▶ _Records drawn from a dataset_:
»»
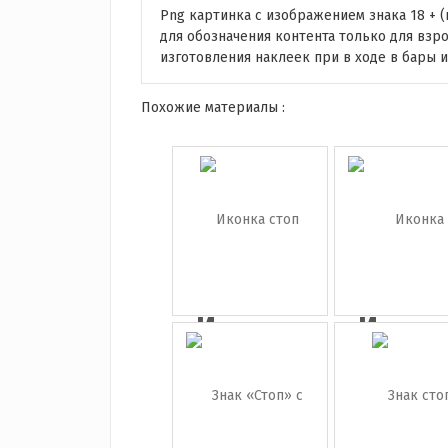
Png картинка с изображением знака 18 + 
для обозначения контента только для взро
изготовления наклеек при в ходе в бары 
Похожие материалы :
Иконка
Иконк
стоп
дорож
з...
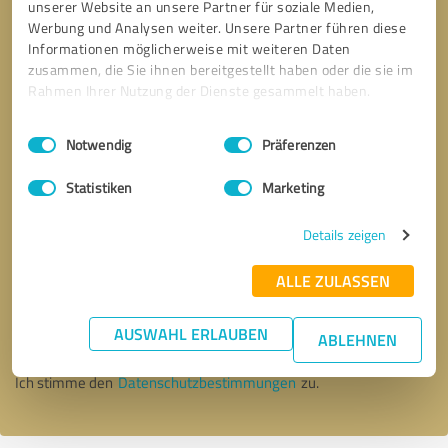
unserer Website an unsere Partner für soziale Medien,
Werbung und Analysen weiter. Unsere Partner führen diese
Informationen möglicherweise mit weiteren Daten
zusammen, die Sie ihnen bereitgestellt haben oder die sie im
Rahmen Ihrer Nutzung der Dienste gesammelt haben.
Einwilligungsauswahl
Impressum
|
Datenschutzbestimmungen
Notwendig
Präferenzen
Statistiken
Marketing
Details zeigen
Bitte um Rückruf
* Erforderliche Angaben
ALLE ZULASSEN
AUSWAHL ERLAUBEN
Nachricht senden
ABLEHNEN
Ich stimme den
Datenschutzbestimmungen
zu.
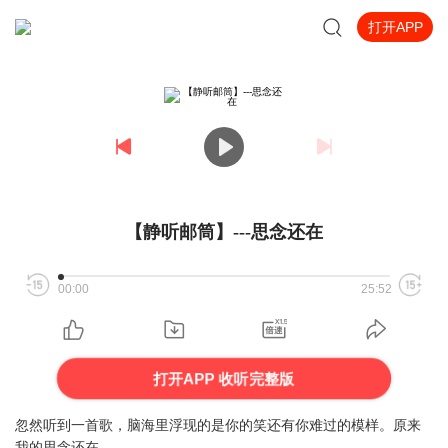
打开APP
【静听邮筒】---思念还在
00:00
25:52
打开APP 收听完整版
忽然听到一首歌，脑海里浮现的是你的笑还有你难过的模样。原来
我的思念还在。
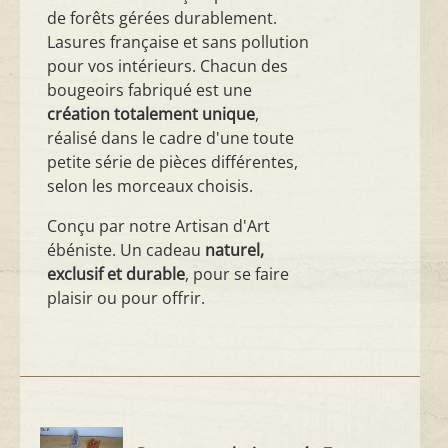
de forêts gérées durablement.
Lasures française et sans pollution
pour vos intérieurs. Chacun des
bougeoirs fabriqué est une
création totalement unique
,
réalisé dans le cadre d'une toute
petite série de pièces différentes,
selon les morceaux choisis.
Conçu par notre Artisan d'Art
ébéniste. Un cadeau
naturel,
exclusif et durable
, pour se faire
plaisir ou pour offrir.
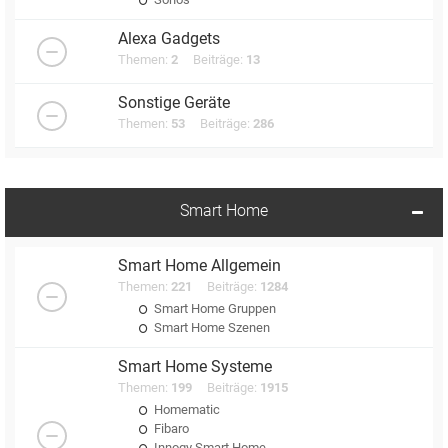
Alexa Gadgets
Themen:
2
Beiträge:
13
Sonstige Geräte
Themen:
53
Beiträge:
286
Smart Home
Smart Home Allgemein
Themen:
221
Beiträge:
1284
Smart Home Gruppen
Smart Home Szenen
Smart Home Systeme
Themen:
199
Beiträge:
1915
Homematic
Fibaro
Innogy Smart Home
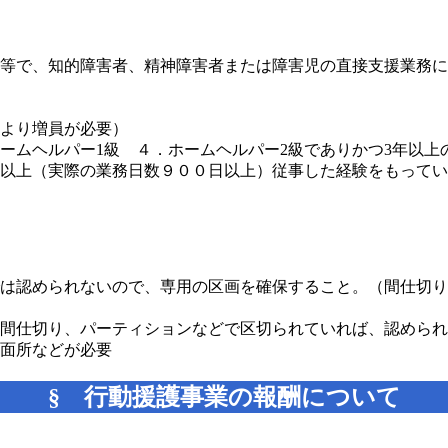
等で、知的障害者、精神障害者または障害児の直接支援業務に
より増員が必要）
ームヘルパー1級 ４．ホームヘルパー2級でありかつ3年以
以上（実際の業務日数９００日以上）従事した経験をもってい
は認められないので、専用の区画を確保すること。（間仕切り
間仕切り、パーティションなどで区切られていれば、認められ
面所などが必要
§ 行動援護事業の報酬について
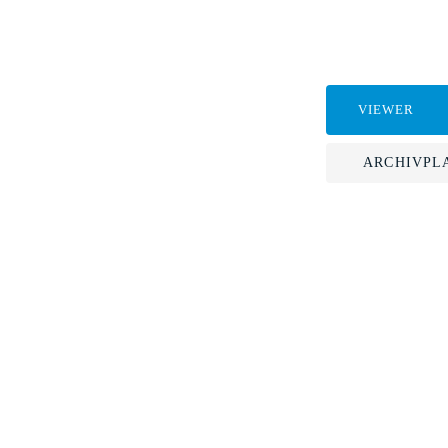
VIEWER
ARCHIVPL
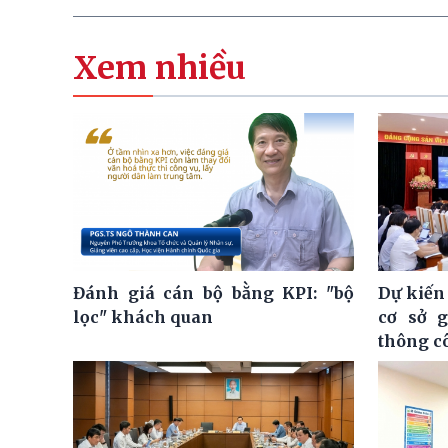
Xem nhiều
Đánh giá cán bộ bằng KPI: "bộ
Dự kiến
lọc" khách quan
cơ sở 
thông c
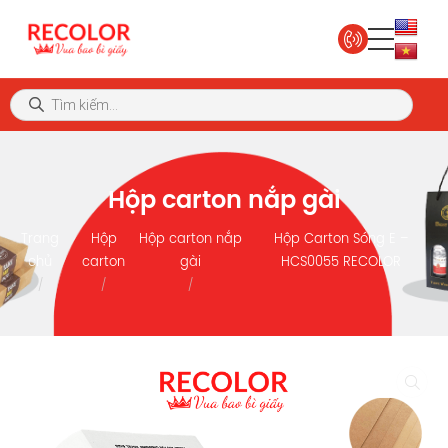
Hộp carton nắp gài
Trang
Hộp
Hộp carton nắp
Hộp Carton Sóng E –
chủ
carton
gài
HCS0055 RECOLOR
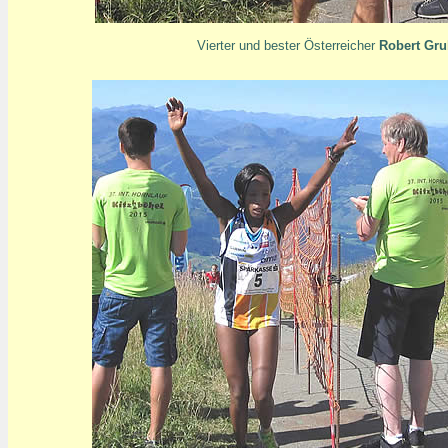
Vierter und bester Österreicher
Robert Gru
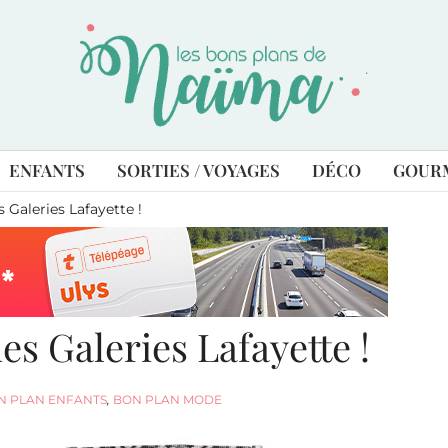
ENFANTS
SORTIES / VOYAGES
DÉCO
GOUR
 Galeries Lafayette !
es Galeries Lafayette !
N PLAN ENFANTS
,
BON PLAN MODE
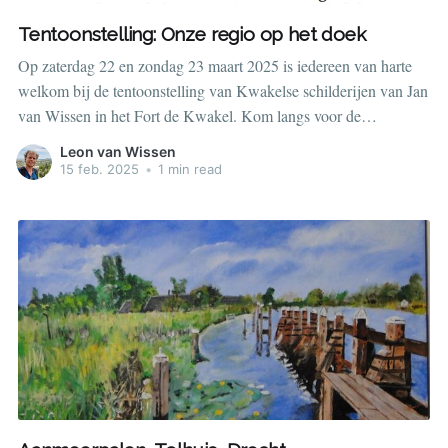
Tentoonstelling: Onze regio op het doek
Op zaterdag 22 en zondag 23 maart 2025 is iedereen van harte
welkom bij de tentoonstelling van Kwakelse schilderijen van Jan
van Wissen in het Fort de Kwakel. Kom langs voor de
schilderijen en een hapje en een drankje. Toegang gratis!
Leon van Wissen
15 feb. 2025
•
1 min read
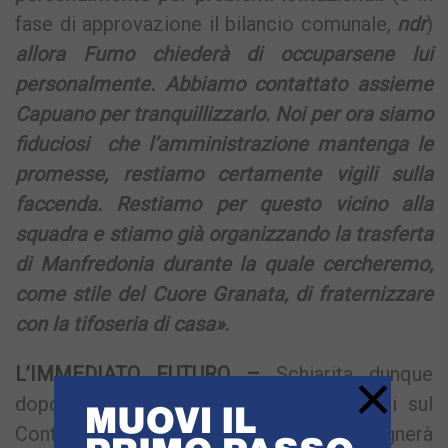
fase di approvazione il bilancio comunale,
ndr
)
allora Fumo chiederà di occuparsene lui
personalmente. Abbiamo contattato assieme
Capuano per tranquillizzarlo. Noi per ora siamo
fiduciosi che l’amministrazione mantenga le
promesse, restiamo certamente vigili sulla
faccenda. Restiamo per questo vicino alla
squadra e stiamo già organizzando la trasferta
di Manfredonia durante la quale cercheremo,
come stile del Cuore Granata, di fraternizzare
con la tifoseria di casa».
×
L’IMMEDIATO FUTURO –
Schiarita dunque
dopo le grosse nuvole nere addensatesi sul
Conte nel tardo pomeriggio di ieri. Bisognerà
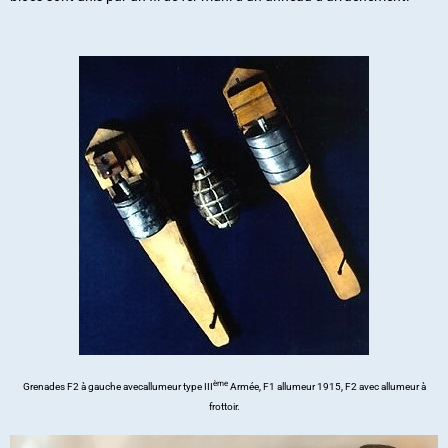
ème
Grenades F2 à gauche avecallumeur type III
Armée, F1 allumeur 1915, F2 avec allumeur à
frottoir.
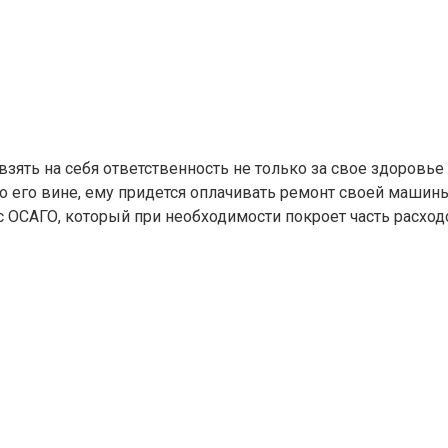
взять на себя ответственность не только за свое здоровье
о его вине, ему придется оплачивать ремонт своей машин
 ОСАГО, который при необходимости покроет часть расход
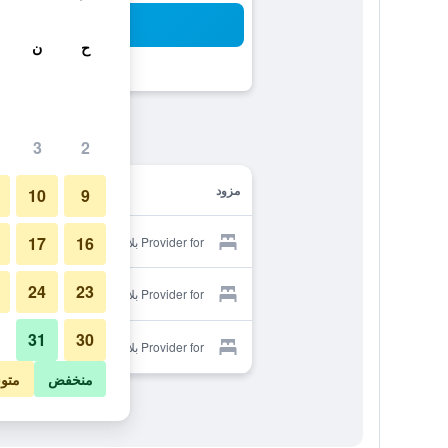
بح
ح
ن
3
2
مزود
10
9
17
16
Provider for بلانك بلو بنسيون
24
23
Provider for بلانك بلو بنسيون
31
30
Provider for بلانك بلو بنسيون
منخفض
متو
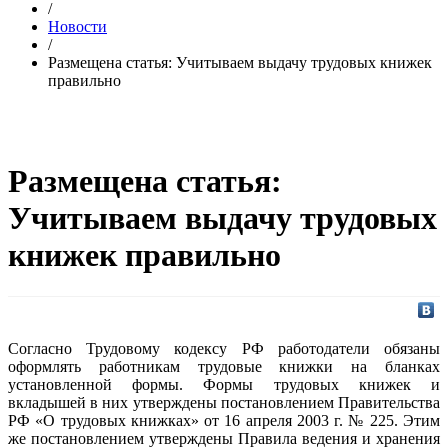
/
Новости
/
Размещена статья: Учитываем выдачу трудовых книжек
правильно
Размещена статья:
Учитываем выдачу трудовых
книжек правильно
Согласно Трудовому кодексу РФ работодатели обязаны
оформлять работникам трудовые книжки на бланках
установленной формы. Формы трудовых книжек и
вкладышей в них утверждены постановлением Правительства
РФ «О трудовых книжках» от 16 апреля 2003 г. № 225. Этим
же постановлением утверждены Правила ведения и хранения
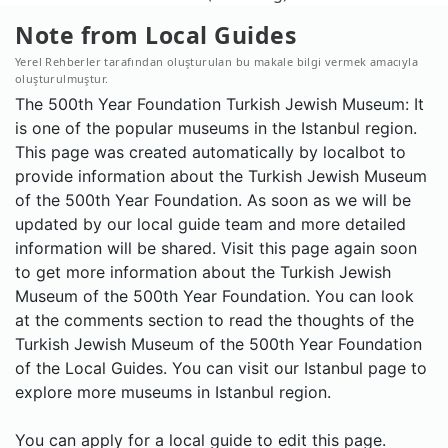
Note from Local Guides
Yerel Rehberler tarafından oluşturulan bu makale bilgi vermek amacıyla
oluşturulmuştur.
The 500th Year Foundation Turkish Jewish Museum: It
is one of the popular museums in the Istanbul region.
This page was created automatically by localbot to
provide information about the Turkish Jewish Museum
of the 500th Year Foundation. As soon as we will be
updated by our local guide team and more detailed
information will be shared. Visit this page again soon
to get more information about the Turkish Jewish
Museum of the 500th Year Foundation. You can look
at the comments section to read the thoughts of the
Turkish Jewish Museum of the 500th Year Foundation
of the Local Guides. You can visit our Istanbul page to
explore more museums in Istanbul region.
You can apply for a local guide to edit this page.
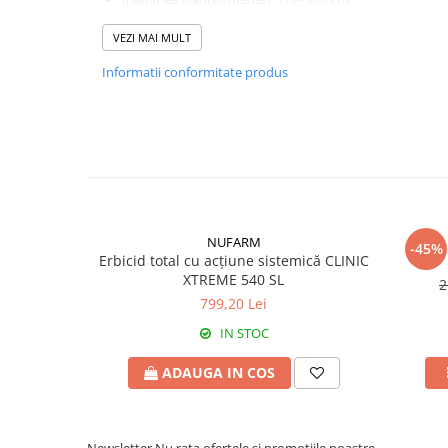
Diametrul calatidiului: 20 cm.
Fungicide
Insecticide
Forma calatidiului: uşor concav.
VEZI MAI MULT
Insecticide
Biostimulatori
Poziția calatidiului: semi aplecat cu tija dreaptă.
Informatii conformitate produs
Masa hectolitrică: 43 kg/hl.
CĂPȘUN
Fertilizanți foliari
Masa la o mie de boabe: 60 g.
CIREȘ
Erbicide
Conținut de ulei: 40 - 44,7%.
Conținut de acid oleic: scăzut.
Fungicide
Fungicide
CARACTERISTICI TEHNOLOGICE:
Insecticide
Insecticide
Zonare și recomandări:
Acaricide
Biostimulatori
Recomandat în toate zonele de cultură a florii soar
cu
Orobanche
spp.
până la rasa E.
Biostimulatori
Fertilizanți foliari
Tehnologia de cultură:
Fertilizanți foliari
Adjuvanți
NUFARM
Compatibil cu tehnologia de erbicidare cu s.a. tribenur
-45%
Erbicid total cu acțiune sistemică CLINIC
CARTOF
CITRICE
XTREME 540 SL
2
Erbicide
Fertilizanți foliari
799,20 Lei
Fungicide
CONIFERE
IN STOC
Insecticide
Fertilizanți foliari
Biostimulatori
ADAUGA IN COS
CONOPIDĂ
Fertilizanți foliari
Insecticide
CASTAN
CUCURBITACEE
««
▶ _Required work_:
Go through the entries and copy every line with "schilderijen".

▶ _Your response_:
welkom bij de tentoonstelling van Kwakelse schilderijen van Jan
schilderijen en een hapje en een drankje. Toegang gratis!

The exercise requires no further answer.